Exercise objective: For each line of the data that includes the word "balení", copy the line.

Available data:

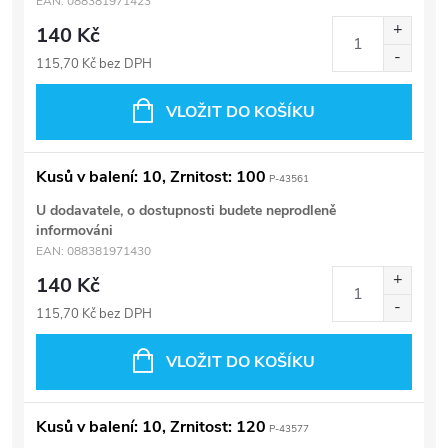
EAN:
088381971423
140 Kč
115,70 Kč bez DPH
VLOŽIT DO KOŠÍKU
Kusů v balení: 10, Zrnitost: 100
P-43561
U dodavatele, o dostupnosti budete neprodleně
informováni
EAN:
088381971430
140 Kč
115,70 Kč bez DPH
VLOŽIT DO KOŠÍKU
Kusů v balení: 10, Zrnitost: 120
P-43577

Solution to the exercise:
Kusů v balení: 10, Zrnitost: 100
Kusů v balení: 10, Zrnitost: 120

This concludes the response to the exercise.